[Start of section]

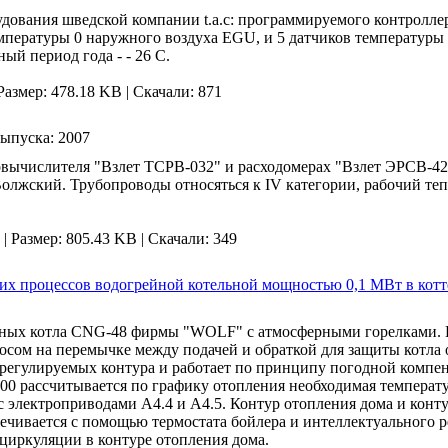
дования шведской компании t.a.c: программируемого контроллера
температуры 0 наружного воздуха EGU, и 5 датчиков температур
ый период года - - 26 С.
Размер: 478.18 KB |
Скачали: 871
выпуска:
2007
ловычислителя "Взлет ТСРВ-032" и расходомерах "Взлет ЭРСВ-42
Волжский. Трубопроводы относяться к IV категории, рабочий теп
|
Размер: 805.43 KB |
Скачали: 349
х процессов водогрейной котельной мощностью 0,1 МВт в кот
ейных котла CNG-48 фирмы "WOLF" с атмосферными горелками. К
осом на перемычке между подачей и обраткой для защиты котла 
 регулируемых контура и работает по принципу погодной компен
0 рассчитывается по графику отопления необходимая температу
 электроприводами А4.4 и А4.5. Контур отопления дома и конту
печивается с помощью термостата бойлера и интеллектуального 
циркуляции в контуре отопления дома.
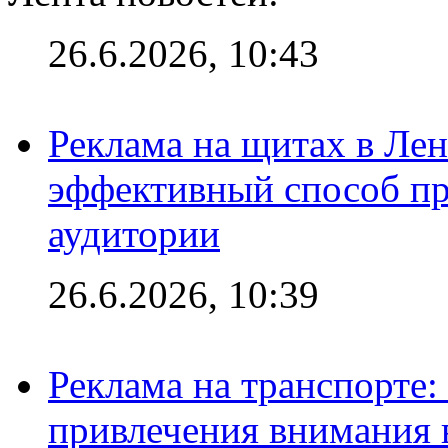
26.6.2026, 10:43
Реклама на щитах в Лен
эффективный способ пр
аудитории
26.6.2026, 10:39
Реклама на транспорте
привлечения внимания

[End of section]
[Start of section]

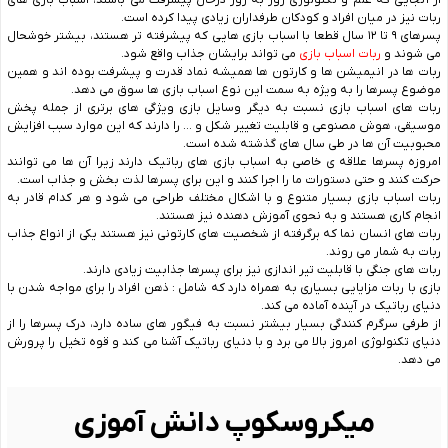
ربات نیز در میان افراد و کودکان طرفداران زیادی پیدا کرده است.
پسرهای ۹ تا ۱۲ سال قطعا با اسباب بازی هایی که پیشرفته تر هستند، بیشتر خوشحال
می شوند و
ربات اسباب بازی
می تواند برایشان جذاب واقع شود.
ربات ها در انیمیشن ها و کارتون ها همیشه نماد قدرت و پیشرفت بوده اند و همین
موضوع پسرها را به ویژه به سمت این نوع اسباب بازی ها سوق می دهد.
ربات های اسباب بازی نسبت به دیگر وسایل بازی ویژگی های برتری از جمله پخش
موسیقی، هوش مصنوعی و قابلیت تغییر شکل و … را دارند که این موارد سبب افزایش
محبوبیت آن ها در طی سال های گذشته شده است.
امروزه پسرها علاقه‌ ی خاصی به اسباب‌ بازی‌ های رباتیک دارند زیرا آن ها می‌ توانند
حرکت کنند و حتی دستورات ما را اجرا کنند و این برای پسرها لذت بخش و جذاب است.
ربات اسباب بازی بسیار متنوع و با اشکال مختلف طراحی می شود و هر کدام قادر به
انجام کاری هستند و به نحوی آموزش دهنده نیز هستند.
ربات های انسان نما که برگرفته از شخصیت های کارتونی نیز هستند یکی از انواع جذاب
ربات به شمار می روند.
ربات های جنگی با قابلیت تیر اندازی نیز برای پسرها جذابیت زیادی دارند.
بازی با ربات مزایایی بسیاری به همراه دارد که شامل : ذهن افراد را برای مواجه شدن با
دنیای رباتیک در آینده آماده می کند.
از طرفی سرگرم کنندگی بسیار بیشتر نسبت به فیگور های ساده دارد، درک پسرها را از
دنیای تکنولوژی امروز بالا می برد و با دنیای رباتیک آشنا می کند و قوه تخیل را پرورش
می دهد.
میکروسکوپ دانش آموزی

[End of section]
[Start of section]

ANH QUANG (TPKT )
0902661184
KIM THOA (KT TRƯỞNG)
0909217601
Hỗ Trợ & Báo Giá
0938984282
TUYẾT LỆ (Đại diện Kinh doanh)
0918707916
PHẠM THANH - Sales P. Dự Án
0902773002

[End of section]

**TO DO**
For every line above that includes the string "Реклама", copy the line.

**YOUR SOLUTION**
Реклама на щитах в Лен
Реклама на транспорте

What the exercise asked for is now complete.